▶ **DATA EXCERPTS**
__________

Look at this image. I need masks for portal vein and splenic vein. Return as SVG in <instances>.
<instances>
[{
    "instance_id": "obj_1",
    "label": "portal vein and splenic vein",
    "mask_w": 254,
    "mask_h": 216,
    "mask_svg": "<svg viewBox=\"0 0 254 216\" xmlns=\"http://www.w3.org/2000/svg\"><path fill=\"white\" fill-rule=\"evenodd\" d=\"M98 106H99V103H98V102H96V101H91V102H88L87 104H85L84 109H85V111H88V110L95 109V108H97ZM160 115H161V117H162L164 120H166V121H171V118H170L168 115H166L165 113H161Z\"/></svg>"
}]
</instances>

__________

▶ **WORK INSTRUCTION**
Transcribe the full listing. Change nothing.

▶ **ANSWER TO THE EXERCISE**
Look at this image. I need masks for portal vein and splenic vein. Return as SVG in <instances>.
<instances>
[{
    "instance_id": "obj_1",
    "label": "portal vein and splenic vein",
    "mask_w": 254,
    "mask_h": 216,
    "mask_svg": "<svg viewBox=\"0 0 254 216\" xmlns=\"http://www.w3.org/2000/svg\"><path fill=\"white\" fill-rule=\"evenodd\" d=\"M98 106H99V103H98V102H96V101H91V102H88L87 104H85L84 109H85V111H88V110L95 109V108H97ZM160 115H161V117H162L164 120H166V121H171V118H170L168 115H166L165 113H161Z\"/></svg>"
}]
</instances>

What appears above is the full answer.